Later, defendant was asked, “Ike, you have been around shooting and gunshots and things like that before, haven’t you?” An objection was sustained. Shortly thereafter the prosecutor propounded another question: “Ike, when you described what you were doing, stutter stepping, when the shots were fired at you, have you ever been shot at before, or shot before?” An objection to this question also was sustained. Defendant characterizes these questions as an effort to expand his criminal activity beyond his mere two convictions and claims the questions were intended to convince the jury that the defendant frequently was involved in shooting incidents or crime. Yet, the jury already knew that the defendant had been involved in previous shooting incidents, and the unanswered questions interjected no new evidence about the defendant. Defendant suggests that these questions create situations similar to those in People v. Donaldson (1956), 8 Ill. 2d 510, 134 N.E.2d 776, and People v. Harges (1967), 87 Ill. App. 2d 376, 231 N.E.2d 650. We do not agree. The court reversed Donaldson’s conviction for murder because of an unsigned confession received in evidence showing he engaged in adulterous relations and suggesting that he had been in many robberies for which he was not convicted.
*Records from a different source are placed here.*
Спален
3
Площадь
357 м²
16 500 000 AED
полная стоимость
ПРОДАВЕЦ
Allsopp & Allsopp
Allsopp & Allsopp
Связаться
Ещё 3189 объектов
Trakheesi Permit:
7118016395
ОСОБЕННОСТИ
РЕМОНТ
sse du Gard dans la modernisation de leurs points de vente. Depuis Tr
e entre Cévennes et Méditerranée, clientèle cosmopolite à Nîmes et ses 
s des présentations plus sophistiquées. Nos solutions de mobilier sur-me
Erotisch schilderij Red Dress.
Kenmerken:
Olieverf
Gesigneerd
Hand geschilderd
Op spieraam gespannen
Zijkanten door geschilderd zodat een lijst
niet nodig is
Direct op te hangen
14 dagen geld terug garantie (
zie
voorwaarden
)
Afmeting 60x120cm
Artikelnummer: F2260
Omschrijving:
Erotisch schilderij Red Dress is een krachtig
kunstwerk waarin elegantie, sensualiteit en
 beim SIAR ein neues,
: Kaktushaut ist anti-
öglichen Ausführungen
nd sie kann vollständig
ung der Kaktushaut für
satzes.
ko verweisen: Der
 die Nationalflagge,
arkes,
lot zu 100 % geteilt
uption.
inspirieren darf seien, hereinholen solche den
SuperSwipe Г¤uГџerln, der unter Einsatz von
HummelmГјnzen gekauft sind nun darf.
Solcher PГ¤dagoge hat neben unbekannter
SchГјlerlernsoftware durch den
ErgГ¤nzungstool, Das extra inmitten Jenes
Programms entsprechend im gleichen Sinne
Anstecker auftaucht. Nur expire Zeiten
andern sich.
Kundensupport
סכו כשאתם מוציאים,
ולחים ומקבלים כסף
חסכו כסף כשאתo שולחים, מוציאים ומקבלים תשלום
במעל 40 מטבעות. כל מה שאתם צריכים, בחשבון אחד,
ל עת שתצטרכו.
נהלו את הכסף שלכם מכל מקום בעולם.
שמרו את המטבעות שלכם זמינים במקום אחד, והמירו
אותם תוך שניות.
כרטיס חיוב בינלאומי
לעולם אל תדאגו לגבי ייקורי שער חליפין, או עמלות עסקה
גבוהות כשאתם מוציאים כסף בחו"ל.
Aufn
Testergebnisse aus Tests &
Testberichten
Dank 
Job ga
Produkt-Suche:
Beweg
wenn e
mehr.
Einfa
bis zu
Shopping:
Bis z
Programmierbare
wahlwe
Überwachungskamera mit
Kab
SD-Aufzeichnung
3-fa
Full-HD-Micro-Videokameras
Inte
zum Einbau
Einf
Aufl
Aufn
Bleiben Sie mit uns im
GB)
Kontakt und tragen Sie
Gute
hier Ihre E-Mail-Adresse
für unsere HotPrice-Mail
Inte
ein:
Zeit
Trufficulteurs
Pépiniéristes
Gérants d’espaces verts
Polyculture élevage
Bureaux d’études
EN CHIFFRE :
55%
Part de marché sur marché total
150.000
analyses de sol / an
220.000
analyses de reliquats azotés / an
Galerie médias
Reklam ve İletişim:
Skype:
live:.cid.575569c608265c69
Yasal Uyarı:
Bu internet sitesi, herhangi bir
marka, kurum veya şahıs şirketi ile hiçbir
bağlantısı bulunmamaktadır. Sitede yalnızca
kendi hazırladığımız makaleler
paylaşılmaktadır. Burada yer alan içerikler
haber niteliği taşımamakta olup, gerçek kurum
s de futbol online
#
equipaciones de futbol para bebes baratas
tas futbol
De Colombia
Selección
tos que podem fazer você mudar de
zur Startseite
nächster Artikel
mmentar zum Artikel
Donaldson, however, is considerably different from the prosecutor’s cross-examination of Kitchen, particularly because it was Kitchen himself who introduced the *531term “stutter-step” in his direct examination, and also because the objection in this case was sustained. In Harges, among the numerous instances of improper conduct by the prosecutor was a series of questions during cross-examination in which the prosecutor asked defendant about the police station he was brought to after his arrest. The court held that such testimony had no bearing on the question of guilt, was otherwise irrelevant to any previous testimony of defendant on direct examination, and served no purpose other than highlighting that the defendant previously had been arrested and brought to the same police station. The court there also held that the error was not cured when the objection was sustained, because the suggestion conveyed by the question that the defendant previously had been arrested was too damaging. The objection in this case was not to a question seeking to establish Kitchen’s prior arrest.

Moreover, in the case at bar, the defendant was contending he suffered a leg wound when Parker was killed, although he did not reveal that wound when he was arrested and placed in the county jail. The prosecutor may have been pursuing a line of inquiry to discover whether defendant could have received his leg wound in an earlier shooting incident. Under these circumstances, asking defendant if he had been around a shooting prior to the incident for which he was being tried was not prejudicial.

We do not view the cross-examination of defendant as improperly emphasizing his propensity for violent conduct, particularly because every objection to the questions complained of in this appeal was promptly sustained.

Judgment affirmed.

JIGANTI and McGILLICUDDY, JJ., concur.